To prepare for the rescue, the Israeli intelligence agency Mossad questioned the freed non-Israeli hostages and were able to gather details like the whereabouts of the remaining hostages, the number of hijackers, the number of weapons carried by the hostage-takers and how the Ugandan military was involved.
After gathering the intel, the stage was set for a rescue operation that many consider the most daring in history. At 11 p.m. July 3, 1976, Operation Thunderbolt commenced and over 100 Israeli commandos in four C-130s flew into Entebbe, under the cover of darkness. The assault team consisted of 29 Sayeret Mat’ Kal commandos, the Israeli equivalent of Delta Force. They were dressed like Ugandan troops and had their faces painted black to blend in and were equipped with AKMs, suppressed UZIs and suppressed pistols. They had acquired a black Mercedes that looked like President Idi Amin’s vehicle and several Land Rovers which were the vehicles that usually accompanied Amin’s black Mercedes. The plan was to bypass several security checkpoints using the disguise. However, unbeknownst to them, Amin had recently purchased a white Mercedes and the suspicious Ugandan sentries ordered the vehicles to stop. The commandos shot the sentries using silenced pistols, but did not kill them. As they pulled away, an Israeli commando in a following Land Rover, feared the injured sentries would alert the hijackers and finished them off with an unsuppressed rifle. Having lost the element of surprise due to the gunfire, the assault team sped toward the terminal, burst out of their vehicles and rushed inside. Using a megaphone, the commando’s identified themselves and ordered the hostages to stay down in English and Hebrew. The assault team made quick work of the few terrorists that were guarding the hostages. “Where are the rest of them,” the commando’s asked the hostages, referring to the terrorists. The hostages pointed to a door that led to the main hall, into which the commandos threw several grenades, then entered the room and shot the remaining three terrorists with swift, unforgiving efficiency.

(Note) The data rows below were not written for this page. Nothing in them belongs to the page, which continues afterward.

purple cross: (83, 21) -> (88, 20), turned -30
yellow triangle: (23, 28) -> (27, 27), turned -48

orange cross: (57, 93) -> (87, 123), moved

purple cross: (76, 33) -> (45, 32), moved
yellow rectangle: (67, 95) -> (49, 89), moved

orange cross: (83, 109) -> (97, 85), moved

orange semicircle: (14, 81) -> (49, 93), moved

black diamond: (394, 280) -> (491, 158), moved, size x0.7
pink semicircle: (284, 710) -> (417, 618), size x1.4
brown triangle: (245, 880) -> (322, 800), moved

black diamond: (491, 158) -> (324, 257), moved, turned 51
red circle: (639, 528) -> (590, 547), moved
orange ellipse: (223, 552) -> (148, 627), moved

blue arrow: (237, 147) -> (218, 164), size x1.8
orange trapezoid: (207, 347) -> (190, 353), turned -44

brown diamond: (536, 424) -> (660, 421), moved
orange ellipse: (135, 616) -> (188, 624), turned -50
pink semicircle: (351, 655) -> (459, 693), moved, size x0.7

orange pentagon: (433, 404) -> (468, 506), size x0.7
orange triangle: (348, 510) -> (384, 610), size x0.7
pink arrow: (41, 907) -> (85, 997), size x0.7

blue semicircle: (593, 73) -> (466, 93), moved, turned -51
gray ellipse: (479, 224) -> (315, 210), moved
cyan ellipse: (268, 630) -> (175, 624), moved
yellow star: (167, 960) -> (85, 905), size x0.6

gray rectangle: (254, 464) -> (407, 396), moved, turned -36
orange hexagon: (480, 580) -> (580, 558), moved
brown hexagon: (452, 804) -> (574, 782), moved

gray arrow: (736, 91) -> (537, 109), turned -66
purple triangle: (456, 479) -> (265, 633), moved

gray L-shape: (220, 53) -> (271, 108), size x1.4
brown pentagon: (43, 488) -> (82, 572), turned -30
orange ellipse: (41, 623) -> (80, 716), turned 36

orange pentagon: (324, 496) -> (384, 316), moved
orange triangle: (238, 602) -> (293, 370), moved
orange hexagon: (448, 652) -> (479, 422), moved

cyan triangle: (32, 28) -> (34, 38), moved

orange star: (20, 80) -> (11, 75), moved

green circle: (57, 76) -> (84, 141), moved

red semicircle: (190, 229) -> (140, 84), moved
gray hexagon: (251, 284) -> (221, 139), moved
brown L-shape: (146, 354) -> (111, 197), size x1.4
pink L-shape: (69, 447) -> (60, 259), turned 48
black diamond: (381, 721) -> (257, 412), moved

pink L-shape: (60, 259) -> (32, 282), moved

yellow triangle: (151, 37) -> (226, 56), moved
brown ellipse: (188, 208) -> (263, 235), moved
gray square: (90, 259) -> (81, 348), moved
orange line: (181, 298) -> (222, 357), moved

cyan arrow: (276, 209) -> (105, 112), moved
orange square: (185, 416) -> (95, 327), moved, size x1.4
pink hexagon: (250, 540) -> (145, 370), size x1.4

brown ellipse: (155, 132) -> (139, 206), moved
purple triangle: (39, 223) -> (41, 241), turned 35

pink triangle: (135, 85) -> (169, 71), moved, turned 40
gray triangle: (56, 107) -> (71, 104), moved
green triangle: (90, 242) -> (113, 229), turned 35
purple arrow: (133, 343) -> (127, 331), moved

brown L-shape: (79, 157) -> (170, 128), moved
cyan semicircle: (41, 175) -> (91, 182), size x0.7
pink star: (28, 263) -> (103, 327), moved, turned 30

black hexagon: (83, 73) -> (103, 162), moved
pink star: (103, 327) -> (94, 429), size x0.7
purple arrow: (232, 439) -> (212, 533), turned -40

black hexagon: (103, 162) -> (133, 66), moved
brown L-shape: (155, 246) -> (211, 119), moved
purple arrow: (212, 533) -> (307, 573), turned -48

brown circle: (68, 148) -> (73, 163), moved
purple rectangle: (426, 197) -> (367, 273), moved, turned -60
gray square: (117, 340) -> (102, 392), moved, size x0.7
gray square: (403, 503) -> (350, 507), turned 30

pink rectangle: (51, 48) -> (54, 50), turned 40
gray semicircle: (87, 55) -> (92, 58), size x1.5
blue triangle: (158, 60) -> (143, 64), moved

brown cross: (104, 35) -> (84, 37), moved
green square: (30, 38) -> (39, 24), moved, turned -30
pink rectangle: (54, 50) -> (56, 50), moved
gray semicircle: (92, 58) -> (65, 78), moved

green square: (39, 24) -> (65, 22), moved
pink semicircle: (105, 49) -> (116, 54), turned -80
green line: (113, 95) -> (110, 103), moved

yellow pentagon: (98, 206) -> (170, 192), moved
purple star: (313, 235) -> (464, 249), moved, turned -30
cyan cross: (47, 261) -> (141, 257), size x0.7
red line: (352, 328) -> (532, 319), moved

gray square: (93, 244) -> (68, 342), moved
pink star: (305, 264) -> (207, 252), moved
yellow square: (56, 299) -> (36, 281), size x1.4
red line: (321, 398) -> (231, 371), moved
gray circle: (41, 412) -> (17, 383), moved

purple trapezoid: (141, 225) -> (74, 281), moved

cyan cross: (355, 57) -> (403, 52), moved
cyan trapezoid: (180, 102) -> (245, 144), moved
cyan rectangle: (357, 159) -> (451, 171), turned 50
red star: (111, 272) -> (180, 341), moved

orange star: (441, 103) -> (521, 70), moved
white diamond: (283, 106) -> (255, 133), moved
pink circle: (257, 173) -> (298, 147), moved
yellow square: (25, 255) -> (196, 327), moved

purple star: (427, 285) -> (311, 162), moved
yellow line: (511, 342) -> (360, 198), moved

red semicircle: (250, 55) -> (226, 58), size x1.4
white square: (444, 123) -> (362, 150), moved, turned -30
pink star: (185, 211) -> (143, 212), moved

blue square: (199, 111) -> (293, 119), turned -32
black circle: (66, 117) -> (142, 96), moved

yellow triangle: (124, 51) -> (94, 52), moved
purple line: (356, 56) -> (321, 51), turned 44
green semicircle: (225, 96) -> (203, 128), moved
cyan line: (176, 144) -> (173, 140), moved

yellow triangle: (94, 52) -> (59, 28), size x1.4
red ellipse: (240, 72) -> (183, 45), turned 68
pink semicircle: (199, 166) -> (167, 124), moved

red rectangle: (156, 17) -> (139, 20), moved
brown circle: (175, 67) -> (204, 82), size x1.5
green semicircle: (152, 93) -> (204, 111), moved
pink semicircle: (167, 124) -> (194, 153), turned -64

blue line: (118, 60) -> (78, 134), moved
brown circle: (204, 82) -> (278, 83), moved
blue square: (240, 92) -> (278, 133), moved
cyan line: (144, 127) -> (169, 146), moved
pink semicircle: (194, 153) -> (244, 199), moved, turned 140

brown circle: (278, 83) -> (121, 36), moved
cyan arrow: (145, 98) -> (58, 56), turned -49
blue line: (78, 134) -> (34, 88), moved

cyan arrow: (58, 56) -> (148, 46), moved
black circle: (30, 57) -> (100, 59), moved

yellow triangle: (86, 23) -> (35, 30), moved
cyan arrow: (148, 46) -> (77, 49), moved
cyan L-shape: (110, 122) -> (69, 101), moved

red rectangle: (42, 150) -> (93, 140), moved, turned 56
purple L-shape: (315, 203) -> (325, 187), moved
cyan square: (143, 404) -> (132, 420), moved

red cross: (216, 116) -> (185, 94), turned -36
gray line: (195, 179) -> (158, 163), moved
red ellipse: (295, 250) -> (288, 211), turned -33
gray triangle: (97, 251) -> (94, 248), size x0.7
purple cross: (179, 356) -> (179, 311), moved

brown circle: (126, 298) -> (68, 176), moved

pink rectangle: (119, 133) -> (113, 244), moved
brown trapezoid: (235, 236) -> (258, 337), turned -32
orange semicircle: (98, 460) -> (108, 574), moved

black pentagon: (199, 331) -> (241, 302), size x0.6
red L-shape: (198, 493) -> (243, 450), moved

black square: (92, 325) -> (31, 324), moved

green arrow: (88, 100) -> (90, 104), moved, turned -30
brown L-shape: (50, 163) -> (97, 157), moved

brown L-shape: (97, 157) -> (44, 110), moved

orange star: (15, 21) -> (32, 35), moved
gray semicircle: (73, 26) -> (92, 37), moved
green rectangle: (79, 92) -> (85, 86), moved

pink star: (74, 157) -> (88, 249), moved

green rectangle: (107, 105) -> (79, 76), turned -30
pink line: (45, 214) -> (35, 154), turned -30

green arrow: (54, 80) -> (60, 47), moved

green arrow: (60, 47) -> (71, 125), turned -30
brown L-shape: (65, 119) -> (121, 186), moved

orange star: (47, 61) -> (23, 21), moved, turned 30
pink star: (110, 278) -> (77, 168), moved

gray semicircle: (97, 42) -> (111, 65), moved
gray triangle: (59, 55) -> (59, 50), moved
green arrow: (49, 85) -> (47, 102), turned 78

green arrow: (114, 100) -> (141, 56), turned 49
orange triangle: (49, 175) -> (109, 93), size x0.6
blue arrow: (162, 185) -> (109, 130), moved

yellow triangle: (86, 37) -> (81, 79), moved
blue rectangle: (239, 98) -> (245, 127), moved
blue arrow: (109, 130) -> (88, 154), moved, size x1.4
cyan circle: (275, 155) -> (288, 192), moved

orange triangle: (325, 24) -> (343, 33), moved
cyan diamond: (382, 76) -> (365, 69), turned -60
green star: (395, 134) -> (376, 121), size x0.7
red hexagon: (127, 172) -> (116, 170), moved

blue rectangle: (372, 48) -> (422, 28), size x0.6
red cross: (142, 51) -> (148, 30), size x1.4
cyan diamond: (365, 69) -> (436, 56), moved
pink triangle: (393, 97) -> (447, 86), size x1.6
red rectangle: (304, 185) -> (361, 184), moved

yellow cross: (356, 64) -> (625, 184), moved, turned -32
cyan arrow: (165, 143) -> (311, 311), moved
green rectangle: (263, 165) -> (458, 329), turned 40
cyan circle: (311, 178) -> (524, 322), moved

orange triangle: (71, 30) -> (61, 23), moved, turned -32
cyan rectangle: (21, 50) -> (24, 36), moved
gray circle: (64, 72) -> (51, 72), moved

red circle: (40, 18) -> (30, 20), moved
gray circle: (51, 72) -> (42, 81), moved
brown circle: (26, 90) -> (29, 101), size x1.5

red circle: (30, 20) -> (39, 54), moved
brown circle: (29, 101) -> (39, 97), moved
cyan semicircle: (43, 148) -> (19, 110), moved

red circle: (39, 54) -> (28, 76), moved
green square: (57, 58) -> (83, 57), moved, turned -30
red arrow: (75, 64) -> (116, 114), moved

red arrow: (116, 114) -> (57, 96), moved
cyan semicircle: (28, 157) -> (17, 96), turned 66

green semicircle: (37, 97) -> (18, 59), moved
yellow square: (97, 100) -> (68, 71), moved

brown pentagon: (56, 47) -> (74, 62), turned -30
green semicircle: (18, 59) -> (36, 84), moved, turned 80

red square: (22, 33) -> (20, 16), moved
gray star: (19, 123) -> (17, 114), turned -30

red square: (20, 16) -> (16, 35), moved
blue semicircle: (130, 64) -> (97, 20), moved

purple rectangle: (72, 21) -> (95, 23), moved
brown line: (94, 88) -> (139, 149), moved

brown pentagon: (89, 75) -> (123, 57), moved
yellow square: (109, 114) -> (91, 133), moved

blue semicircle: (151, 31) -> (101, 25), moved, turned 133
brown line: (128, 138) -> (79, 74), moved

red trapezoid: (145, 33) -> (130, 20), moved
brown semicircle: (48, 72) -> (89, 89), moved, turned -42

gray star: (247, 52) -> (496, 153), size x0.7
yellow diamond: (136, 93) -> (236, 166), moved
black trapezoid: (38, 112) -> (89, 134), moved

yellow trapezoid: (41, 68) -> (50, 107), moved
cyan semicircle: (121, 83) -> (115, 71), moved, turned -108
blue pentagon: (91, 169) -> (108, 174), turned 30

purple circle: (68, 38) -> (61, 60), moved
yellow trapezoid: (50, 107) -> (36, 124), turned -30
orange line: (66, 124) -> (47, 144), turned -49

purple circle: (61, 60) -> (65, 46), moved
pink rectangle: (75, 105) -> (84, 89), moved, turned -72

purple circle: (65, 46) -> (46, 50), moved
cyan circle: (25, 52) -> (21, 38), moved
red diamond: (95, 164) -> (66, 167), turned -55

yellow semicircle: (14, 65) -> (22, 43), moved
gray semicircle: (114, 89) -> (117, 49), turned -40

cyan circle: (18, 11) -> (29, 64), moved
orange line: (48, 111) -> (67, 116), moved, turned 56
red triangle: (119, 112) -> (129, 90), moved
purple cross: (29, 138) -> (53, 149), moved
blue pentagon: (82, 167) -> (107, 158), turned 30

Meanwhile, outside of the terminal, the main Israeli force set up blocking positions at all entrances of the airport and killed off around 45 Ugandan troops that had come to reinforce the terrorists. The Israeli’s also destroyed, using satchel charges, 30 MiG-17s and MiG 21s of the Ugandan Air Force so that the Israeli C-130’s could fly the hostages home safely, without worry of being shot down.
Out of the 106 hostages, only three were killed and around 10 were wounded. The hostages were flown to safety in Nairobi, Kenya and the mission was declared a success.
After Operation Thunderbolt, its enemies learned yet again that it is never a good idea to mess with Israel. Not only that, the raid on Entebbe was later considered one of the defining moments in the war on terror, the standard setter for counterterrorism and by many, the most daring rescue ever.